PaanLuel Wël Media Ltd – South Sudan

"We the willing, led by the unknowing, are doing the impossible for the ungrateful. We have done so much, with so little, for so long, we are now qualified to do anything, with nothing" By Konstantin Josef Jireček, a Czech historian, diplomat and slavist.

‘You certainly can’t help but be moved’

Chris Davis of Melfa speaks about an upcoming mission trip he and a group representing Freedom Outreach Search and Rescue will make to southern Sudan in September. Davis has participated in several mission trips around the world including some to Uganda and Kenya.

MELFA — A Christian mission based in Melfa is planning a trip to bring the gospel and humanitarian relief to the world’s newest nation, the Republic of South Sudan, which gained its independence in July after decades of civil war with northern Sudan.

South Sudan is among the poorest nations on earth and lacks infrastructure, Freedom Outreach International President Chris Davis of Melfa said. Davis’ regular job is as a fire captain-paramedic for the city of Norfolk.

The organization has raised about 15 percent of the $85,000 or so it needs to accomplish the goals set for the two-week mission, which starts Sept. 26. Those goals include drilling five wells in Lietnom, South Sudan, along with teaching basic first aid and bringing Bibles, medical equipment and supplies to an area with about the same population as the Eastern Shore of Virginia where at present there is no doctor and only one nurse and five existing wells.

Davis and Freedom Outreach Secretary-Treasurer Karen Agar, who is chief executive officer of Hospice and Palliative Care of the Eastern Shore, plan to go on the trip, along with eight other people from the United States and Uganda, the birthplace of Davis’ pastor, Mike Ashiko of the Norfolk Revival Church, who along with his wife is also on Freedom Outreach’s board of directors.

The fifth board member is James Smith, pastor of Living Waters Fellowship Church in Norfolk.

"You certainly can’t help but be moved by what’s happening there," said Agar, who lived in South Africa as a child with her journalist father.

Agar said the relief mission will be the biggest undertaking to date of the two-year-old organization, which also sponsored a trip last fall to Europe and Uganda.

Sitting in his comfortable living room in an older home on a peaceful Melfa sidestreet, Davis enumerated the difficulties the new nation faces, including the fact that there are only about 12 miles of paved road in the entire country.

Additionally, it is the most underimmunized nation in the world and 25 percent of its children die before age 5, while 15 percent die at birth, along with 10 percent of the mothers. "On average a child dies every six second in Sudan," Davis said, adding, "When they bury there, they don’t have a funeral for just one…It’s our hope to change that."

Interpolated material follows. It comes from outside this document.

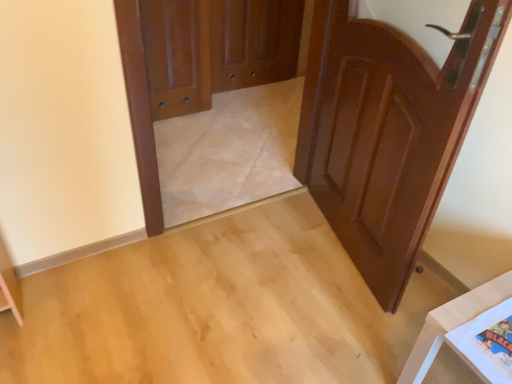 Identify the location of vacant region to the right of polished wood door at upper left, which is counted as the first door, starting from the back. Image resolution: width=512 pixels, height=384 pixels. (220, 121). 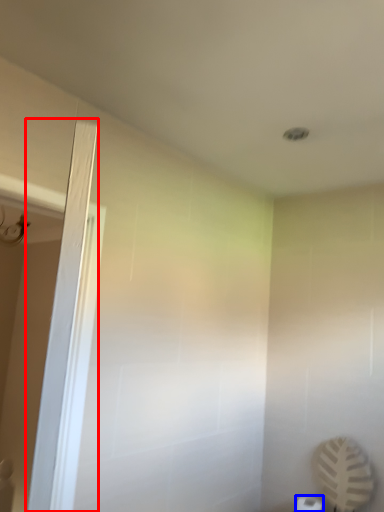 Question: Among these objects, which one is farthest to the camera, screen door (highlighted by a red box) or toilet paper (highlighted by a blue box)?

Physicians estimate about 60 percent of deaths in the region could be avoided if residents had access to clean drinking water. Freedom International will work with another Christian organization, Water is Basic, which equips local residents to drill badly needed wells and is able to drill a well for about $4,000, versus $35 to $40,000 it costs for the government to drill one, Davis said.

"It’s a hand up, not a handout," Davis said, adding of the people he encountered in Africa on a mission trip to Uganda last autumn, "Those are the hardest-working people you’ll ever meet. Before the sun comes up they are up and moving, because every day is about survival."

Because of the lack of roads makes air travel the most practical option, one of their largest expenses will be $9,600 for a charter flight from Uganda to Lietnom. The organization sees the need for access to the remote areas it wants to reach with the gospel and humanitarian relief, so it is working to train two pilots and purchase an airplane by the end of the year.

Davis’ living room decor stands out from the usual because of the digital photo frame on his desk, which displays photographs of emaciated African children and other reminders of the mission, as well as two large maps on the walls — one of Africa and one of the world, each dotted with colored pushpins.

"The red dots are places we’ve been, the blues are where we’re requested and the yellows are just where I have a desire to go," said Davis. Along with South Sudan, blue pushpins mark Pakistan and the Philippines as locations where Freedom Outreach International’s presence is requested.

Looking around, Davis recalls his feelings upon returning last fall from Uganda, which despite its poverty is far better off than South Sudan. "The last time I came home, I stood out in the street and I was just speechless…People here have no idea what they have."